### Records for this task:
● ● ● ● ● ● ●

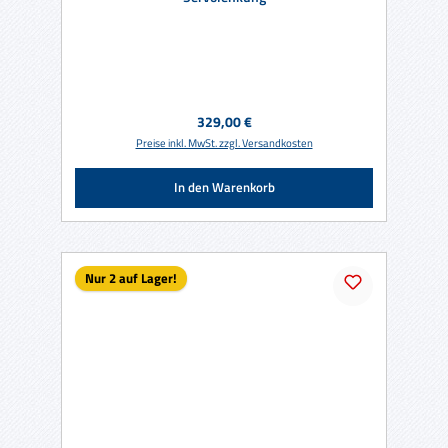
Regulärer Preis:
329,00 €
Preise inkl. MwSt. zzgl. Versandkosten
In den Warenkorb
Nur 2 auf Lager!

● ● ● ● ● ● ●

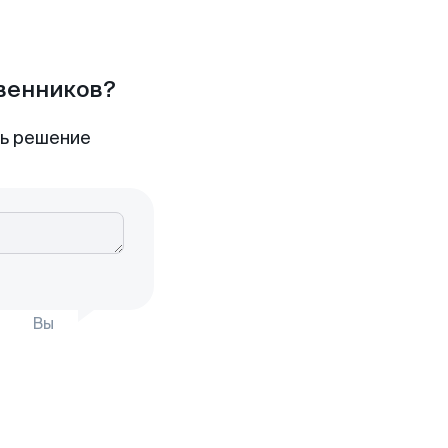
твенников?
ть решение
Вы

● ● ● ● ● ● ●

### What to produce:
Copy out each line of the data above, exactly, if it lies between the line holding "Preise inkl. MwSt. zzgl. Versandkosten" and the line holding "Nur 2 auf Lager!", inclusive; copy no other line.

### Answer for this exercise:
Preise inkl. MwSt. zzgl. Versandkosten
In den Warenkorb
Nur 2 auf Lager!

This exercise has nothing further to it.